I’m going to share something I’m currently going through. This is difficult to talk about, and it may also be difficult to read. As you read this article, pay attention to your emotional responses. This story is long (OMG, SO long, much longer than our typical blog articles) and sad, but – I hope – helpful. Take breaks as needed. Go outside. Touch grass. Love on your pets. Take care of yourself.
Bayu’s History
In 2008, I got a 17-year-old Eclectus parrot from a bad situation. I can’t speak to the details for legal reasons, but he was in rough shape. He has permanent follicular damage from the self-destructive feather behaviors he engaged in due to stress, malnutrition, and poor air quality.
Photo caption: This is how his feathers looked on the day I picked him up and this is still how they look now.
Photo caption: His feathers look like he’s in dire need of sunlight and a bath, don’t they? And yet, they grow in this way, he has daily access to unfiltered sunlight, a bird bath in the bird room which he uses regularly, and he takes periodic showers with me. This is another example of the permanent damage to his feather follicles.
I was delighted and also really surprised when our avian vet gave him a clean bill of health and said that he tested negative for any avian diseases.
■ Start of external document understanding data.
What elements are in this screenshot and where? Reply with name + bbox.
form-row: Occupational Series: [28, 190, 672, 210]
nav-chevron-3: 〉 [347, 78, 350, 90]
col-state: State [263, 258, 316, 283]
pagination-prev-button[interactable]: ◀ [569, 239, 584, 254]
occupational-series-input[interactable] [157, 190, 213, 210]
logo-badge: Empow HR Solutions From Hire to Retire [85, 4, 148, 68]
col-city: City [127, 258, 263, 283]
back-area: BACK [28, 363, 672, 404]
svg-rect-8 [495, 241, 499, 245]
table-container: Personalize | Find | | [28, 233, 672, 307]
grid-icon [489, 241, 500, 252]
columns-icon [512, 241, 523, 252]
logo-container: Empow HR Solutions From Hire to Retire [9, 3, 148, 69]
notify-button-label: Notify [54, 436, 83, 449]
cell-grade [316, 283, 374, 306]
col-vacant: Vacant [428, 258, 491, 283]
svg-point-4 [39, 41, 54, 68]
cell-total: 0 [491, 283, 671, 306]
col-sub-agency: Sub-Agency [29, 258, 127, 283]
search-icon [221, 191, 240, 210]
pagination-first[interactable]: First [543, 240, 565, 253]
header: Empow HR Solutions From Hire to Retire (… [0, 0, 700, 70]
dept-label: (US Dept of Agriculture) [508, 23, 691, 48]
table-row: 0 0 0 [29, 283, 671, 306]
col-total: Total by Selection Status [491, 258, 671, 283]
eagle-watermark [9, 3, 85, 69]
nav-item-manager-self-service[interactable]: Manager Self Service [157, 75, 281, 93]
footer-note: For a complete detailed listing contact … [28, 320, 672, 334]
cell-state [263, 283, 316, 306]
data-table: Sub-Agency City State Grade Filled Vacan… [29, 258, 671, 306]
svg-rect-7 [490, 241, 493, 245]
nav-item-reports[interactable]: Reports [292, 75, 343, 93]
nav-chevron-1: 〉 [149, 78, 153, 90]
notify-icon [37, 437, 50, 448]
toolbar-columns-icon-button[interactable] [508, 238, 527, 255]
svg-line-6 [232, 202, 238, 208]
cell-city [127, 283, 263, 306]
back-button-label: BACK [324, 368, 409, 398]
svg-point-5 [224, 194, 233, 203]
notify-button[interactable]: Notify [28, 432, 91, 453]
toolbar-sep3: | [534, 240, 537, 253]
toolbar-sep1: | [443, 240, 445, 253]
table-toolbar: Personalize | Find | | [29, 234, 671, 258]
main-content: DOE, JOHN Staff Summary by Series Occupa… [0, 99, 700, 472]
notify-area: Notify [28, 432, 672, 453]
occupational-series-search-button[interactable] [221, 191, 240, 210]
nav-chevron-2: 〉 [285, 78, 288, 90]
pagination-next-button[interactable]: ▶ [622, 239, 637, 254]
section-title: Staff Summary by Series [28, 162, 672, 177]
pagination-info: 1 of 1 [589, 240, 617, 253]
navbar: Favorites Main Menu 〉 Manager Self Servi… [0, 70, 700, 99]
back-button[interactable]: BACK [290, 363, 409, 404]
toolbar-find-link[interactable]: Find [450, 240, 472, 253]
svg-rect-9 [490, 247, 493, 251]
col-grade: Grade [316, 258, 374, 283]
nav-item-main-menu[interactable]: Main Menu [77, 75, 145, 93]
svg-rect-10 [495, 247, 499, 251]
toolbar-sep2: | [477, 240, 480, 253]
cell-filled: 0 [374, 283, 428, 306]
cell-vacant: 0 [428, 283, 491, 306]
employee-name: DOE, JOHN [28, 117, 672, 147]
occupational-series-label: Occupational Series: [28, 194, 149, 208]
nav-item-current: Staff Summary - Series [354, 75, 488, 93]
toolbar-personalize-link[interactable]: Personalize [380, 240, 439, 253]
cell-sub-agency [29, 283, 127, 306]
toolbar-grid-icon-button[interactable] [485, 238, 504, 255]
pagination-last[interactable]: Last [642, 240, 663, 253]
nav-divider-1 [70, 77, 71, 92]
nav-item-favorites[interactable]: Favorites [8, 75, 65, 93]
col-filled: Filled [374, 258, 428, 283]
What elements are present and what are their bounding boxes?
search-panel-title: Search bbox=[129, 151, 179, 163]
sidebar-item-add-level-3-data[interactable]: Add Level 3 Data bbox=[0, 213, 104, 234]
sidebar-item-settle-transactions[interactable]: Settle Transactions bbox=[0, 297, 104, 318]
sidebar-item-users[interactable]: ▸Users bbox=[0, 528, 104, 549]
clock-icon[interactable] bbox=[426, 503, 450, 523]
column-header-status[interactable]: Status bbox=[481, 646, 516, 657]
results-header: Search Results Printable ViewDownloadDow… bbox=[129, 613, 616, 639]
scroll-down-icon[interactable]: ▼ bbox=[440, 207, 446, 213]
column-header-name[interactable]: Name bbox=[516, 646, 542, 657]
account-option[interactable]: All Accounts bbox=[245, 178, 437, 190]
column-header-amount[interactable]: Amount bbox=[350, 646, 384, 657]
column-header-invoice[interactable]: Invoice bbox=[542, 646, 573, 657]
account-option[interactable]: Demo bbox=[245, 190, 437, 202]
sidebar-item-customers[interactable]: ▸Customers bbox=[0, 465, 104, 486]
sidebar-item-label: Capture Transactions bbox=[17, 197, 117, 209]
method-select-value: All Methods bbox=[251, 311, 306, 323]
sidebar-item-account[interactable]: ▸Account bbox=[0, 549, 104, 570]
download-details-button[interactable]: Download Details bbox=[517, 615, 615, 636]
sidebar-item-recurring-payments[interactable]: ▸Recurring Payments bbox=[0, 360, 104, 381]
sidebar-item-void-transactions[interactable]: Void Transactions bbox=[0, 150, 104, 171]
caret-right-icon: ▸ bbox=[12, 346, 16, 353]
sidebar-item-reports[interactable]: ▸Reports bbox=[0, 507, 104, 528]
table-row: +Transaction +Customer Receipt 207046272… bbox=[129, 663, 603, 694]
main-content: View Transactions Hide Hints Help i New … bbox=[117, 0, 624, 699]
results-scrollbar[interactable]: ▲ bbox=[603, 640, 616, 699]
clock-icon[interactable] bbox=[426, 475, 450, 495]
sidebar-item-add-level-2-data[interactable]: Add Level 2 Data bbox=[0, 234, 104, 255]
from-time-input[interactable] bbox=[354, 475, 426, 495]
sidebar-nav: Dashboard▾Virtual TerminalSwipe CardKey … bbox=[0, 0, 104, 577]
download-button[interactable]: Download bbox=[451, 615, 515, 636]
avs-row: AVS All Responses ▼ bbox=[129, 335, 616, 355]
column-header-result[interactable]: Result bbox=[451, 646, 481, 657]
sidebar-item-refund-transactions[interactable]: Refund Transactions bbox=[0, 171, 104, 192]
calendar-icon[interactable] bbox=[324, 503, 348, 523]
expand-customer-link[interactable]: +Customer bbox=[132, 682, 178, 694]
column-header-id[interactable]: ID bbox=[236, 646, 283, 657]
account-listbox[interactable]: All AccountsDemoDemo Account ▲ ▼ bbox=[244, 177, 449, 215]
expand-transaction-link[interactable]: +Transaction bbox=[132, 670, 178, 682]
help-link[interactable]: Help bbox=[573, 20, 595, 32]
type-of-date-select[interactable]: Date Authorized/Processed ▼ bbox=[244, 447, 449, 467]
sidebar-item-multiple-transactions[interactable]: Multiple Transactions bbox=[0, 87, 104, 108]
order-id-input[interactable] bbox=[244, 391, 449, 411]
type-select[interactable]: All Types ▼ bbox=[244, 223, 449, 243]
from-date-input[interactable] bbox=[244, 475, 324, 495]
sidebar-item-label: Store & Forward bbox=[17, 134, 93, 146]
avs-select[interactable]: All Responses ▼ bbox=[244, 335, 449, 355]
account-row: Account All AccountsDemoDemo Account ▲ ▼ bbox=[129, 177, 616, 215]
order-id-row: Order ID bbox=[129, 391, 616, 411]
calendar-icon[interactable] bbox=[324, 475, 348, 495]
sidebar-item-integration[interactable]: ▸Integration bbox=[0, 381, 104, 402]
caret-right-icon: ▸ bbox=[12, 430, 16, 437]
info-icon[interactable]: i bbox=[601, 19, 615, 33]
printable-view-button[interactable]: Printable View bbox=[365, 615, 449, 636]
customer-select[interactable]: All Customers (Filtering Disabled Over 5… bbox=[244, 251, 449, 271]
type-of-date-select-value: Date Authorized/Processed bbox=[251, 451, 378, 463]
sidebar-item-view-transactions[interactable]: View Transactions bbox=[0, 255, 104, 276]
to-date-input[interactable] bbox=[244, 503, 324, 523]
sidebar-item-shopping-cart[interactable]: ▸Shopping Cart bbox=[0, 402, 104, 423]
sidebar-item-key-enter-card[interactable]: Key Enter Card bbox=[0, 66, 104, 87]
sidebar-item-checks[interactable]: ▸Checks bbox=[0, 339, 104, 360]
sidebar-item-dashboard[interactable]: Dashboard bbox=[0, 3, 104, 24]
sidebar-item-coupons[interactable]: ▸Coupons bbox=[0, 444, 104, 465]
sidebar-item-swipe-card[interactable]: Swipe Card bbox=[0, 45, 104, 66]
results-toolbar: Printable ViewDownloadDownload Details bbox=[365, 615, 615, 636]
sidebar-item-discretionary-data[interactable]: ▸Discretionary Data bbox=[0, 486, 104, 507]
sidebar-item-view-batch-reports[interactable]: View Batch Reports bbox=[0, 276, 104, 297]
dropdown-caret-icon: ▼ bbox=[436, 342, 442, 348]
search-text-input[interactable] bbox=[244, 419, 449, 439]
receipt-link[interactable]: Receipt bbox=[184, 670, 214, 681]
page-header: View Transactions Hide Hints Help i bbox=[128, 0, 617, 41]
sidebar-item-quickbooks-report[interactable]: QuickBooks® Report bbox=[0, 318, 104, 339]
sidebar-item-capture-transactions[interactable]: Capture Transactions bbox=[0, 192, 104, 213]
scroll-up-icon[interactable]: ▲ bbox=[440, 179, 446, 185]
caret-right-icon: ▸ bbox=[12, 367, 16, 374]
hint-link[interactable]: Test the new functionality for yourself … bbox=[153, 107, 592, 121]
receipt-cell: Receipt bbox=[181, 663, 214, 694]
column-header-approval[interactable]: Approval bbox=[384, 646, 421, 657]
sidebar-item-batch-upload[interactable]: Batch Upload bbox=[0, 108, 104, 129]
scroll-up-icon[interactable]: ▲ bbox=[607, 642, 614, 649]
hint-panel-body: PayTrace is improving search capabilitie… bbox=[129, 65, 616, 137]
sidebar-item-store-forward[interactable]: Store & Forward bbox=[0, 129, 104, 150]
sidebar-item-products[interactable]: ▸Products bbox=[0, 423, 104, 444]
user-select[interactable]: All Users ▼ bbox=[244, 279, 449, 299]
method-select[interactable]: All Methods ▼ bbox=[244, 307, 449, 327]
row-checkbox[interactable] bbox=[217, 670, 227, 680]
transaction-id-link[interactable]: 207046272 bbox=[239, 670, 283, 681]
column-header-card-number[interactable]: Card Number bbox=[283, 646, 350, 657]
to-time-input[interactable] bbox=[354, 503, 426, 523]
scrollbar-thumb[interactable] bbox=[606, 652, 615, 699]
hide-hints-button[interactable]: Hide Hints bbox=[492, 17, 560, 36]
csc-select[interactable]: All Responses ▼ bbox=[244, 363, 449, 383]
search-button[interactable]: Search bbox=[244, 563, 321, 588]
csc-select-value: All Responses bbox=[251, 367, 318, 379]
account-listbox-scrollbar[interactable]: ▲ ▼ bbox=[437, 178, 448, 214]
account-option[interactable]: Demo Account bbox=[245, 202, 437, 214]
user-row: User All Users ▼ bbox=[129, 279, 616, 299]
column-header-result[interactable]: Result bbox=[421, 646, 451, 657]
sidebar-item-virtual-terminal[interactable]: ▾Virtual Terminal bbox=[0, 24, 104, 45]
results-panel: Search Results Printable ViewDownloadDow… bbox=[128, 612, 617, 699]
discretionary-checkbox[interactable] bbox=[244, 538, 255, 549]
But I anticipated we’d have other challenges as well, beyond just physical health.
I was warned to be careful because he was “vicious”, but my experience with him was anything but. From the moment I brought him home, he was bright, curious, and very gentle. He started speaking to me and mimicking the things I said within just a few hours of arriving at my house. By that first evening, he chose to come out of his cage, come over to me, step up onto my arm, and then slowly and gently reached up, pressed his beak against my lips, and made a kissing sound. My heart absolutely melted: whatever else may have happened in his previous home, his previous pet parents had clearly made efforts to bond with him. Teaching a bird to give beaky kisses isn’t typically something that someone would do if they didn’t care about the bird.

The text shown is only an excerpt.